This is a followup to the Win Vector blog article *Post-hoc Adjustment for
Zero-Thresholded Linear
Models*,
in which I showed how to use a one-variable GAM (e.g., a spline) to
adjust a linear model in a problem space where outcomes are strictly
nonnegative. If you haven’t read that article, I suggest you check it
out, first.

## Some Background #

The original motivation for the work we did here was to help a client who had built a fairly complex multivariate model to predict expected count data. Their underlying assumption was that in their domain, a count of zero is a rare event. To quote my previous article:

When you don’t expect to see too many zeros in practice, modeling the process as linear and thresholding negative predictions at zero is not unreasonable. But the more zeros (saturations) you expect to see, the less well a linear model will perform.

They then automated the model training and deployment process, and put it into production across multiple sites.

Unfortunately, zero-counts are not so rare as they originally believed,
at some of their sites. Because coming up with and deploying a new model
design is not necessarily feasible at this stage (at least not in the
immediate term), they wanted to figure out how to adjust their existing
models to operate even at high zero-count sites. Note that this
adjustment is a *one-dimensional* process: mapping the output of one
model to a prediction that is closer to the actual outcomes.

To motivate this adjustment process in the previous article, I used an example of a linear model that was fit to a one-dimensional saturated process. This was so I could plot the resulting “hockey stick” function, and show what happens with different model adjustments.
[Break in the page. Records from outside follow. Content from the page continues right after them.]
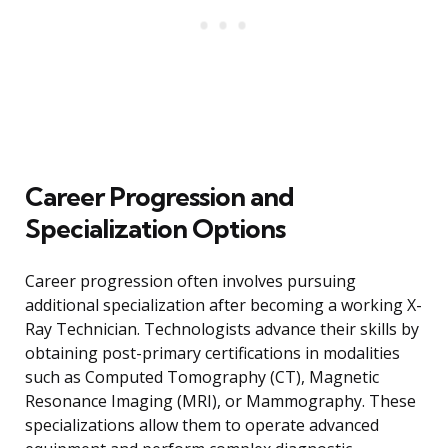
Career Progression and
Specialization Options
Career progression often involves pursuing
additional specialization after becoming a working X-
Ray Technician. Technologists advance their skills by
obtaining post-primary certifications in modalities
such as Computed Tomography (CT), Magnetic
Resonance Imaging (MRI), or Mammography. These
specializations allow them to operate advanced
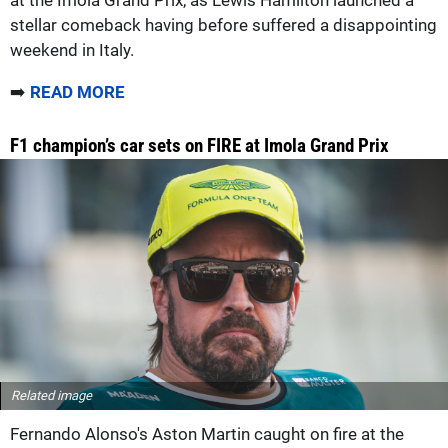
stellar comeback having before suffered a disappointing
weekend in Italy.
➡️
READ MORE
F1 champion’s car sets on FIRE at Imola Grand Prix
Related image
Fernando Alonso's Aston Martin caught on fire at the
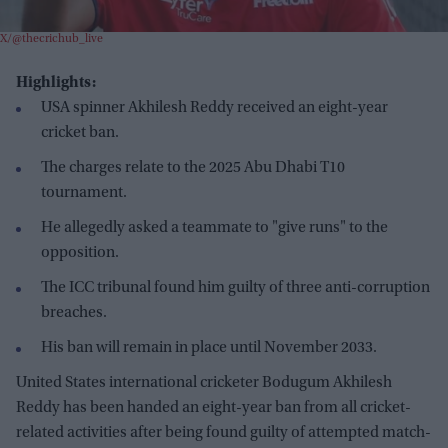
X/@thecrichub_live
Highlights:
USA spinner Akhilesh Reddy received an eight-year
cricket ban.
The charges relate to the 2025 Abu Dhabi T10
tournament.
He allegedly asked a teammate to "give runs" to the
opposition.
The ICC tribunal found him guilty of three anti-corruption
breaches.
His ban will remain in place until November 2033.
United States international cricketer Bodugum Akhilesh
Reddy has been handed an eight-year ban from all cricket-
related activities after being found guilty of attempted match-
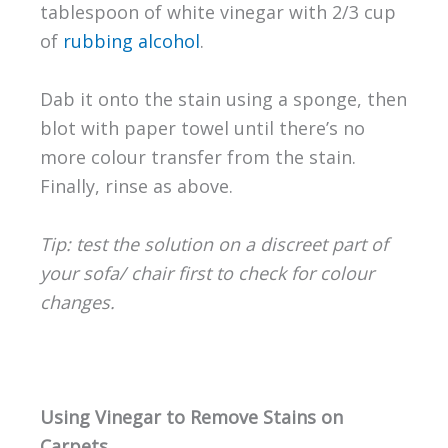
tablespoon of white vinegar with 2/3 cup
of
rubbing alcohol
.
Dab it onto the stain using a sponge, then
blot with paper towel until there’s no
more colour transfer from the stain.
Finally, rinse as above.
Tip: test the solution on a discreet part of
your sofa/ chair first to check for colour
changes.
Using Vinegar to Remove Stains on
Carpets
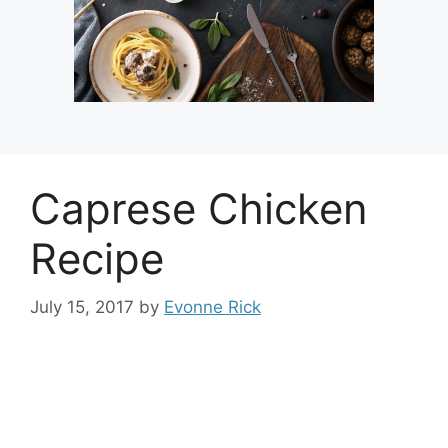
Caprese Chicken
Recipe
July 15, 2017
by
Evonne Rick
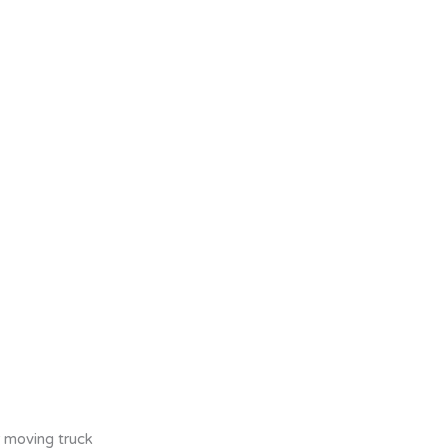
r moving truck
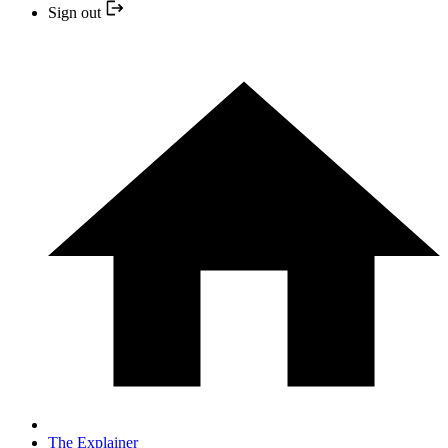
Sign out
The Explainer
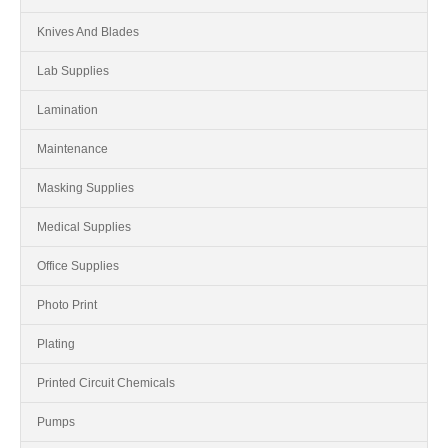
Knives And Blades
Lab Supplies
Lamination
Maintenance
Masking Supplies
Medical Supplies
Office Supplies
Photo Print
Plating
Printed Circuit Chemicals
Pumps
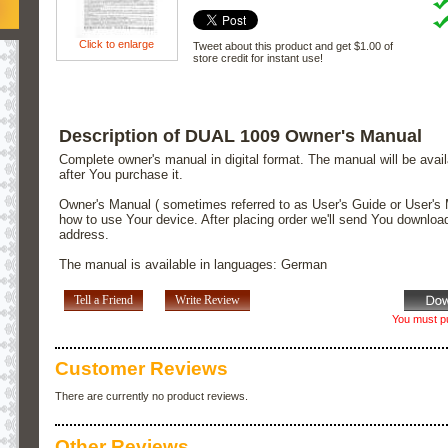
Click to enlarge
Tweet about this product and get $1.00 of
store credit for instant use!
Description of DUAL 1009 Owner's Manual
Complete owner's manual in digital format. The manual will be avai
after You purchase it.
Owner's Manual ( sometimes referred to as User's Guide or User's 
how to use Your device. After placing order we'll send You downloa
address.
The manual is available in languages: German
Tell a Friend
Write Review
You must pu
Customer Reviews
There are currently no product reviews.
Other Reviews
But it’s been my experience that people won’t believe that this procedure will generalize to multivariate linear models, unless I show them that it works on such models. So in this article, I’ll apply the same procedures to a linear model that was fit to two variables, just to prove the point.

I’ll also add an additional adjustment that wasn’t in the original
article, but was suggested by Neal Fultz: adjustment using a Tobit
model. You can see more details of that in a revised version of the
article on github,
here.
Tobit adjustments work nearly as well as GAM adjustments, and do have
the (potential) advantage of having a stronger inductive bias, if you
believe that your process is truly linear in its non-saturated regions
^{[1]}.

In the second part of the article, I’ll try fitting a model directly to
the input data, using both GAM and Tobit, since ideally, that’s what
you’d do if you were approaching this modeling task *de novo*.

For legibility and brevity, I’m going to hide a lot of the code when generating this article, but you can find the original R Markdown source code on github as well, here.

## Example Problem #

Here are the characteristics of our example problem:

- The feature
`u`

positively correlates with outcome, while`v`

negatively correlates. - The outcome
`y`

is constrained to be nonnegative; in other words, it “saturates” at zero. - Both features
`u`

and`v`

are bounded between 0 and 1 uniformly. - There is a moderate noise process on top of it.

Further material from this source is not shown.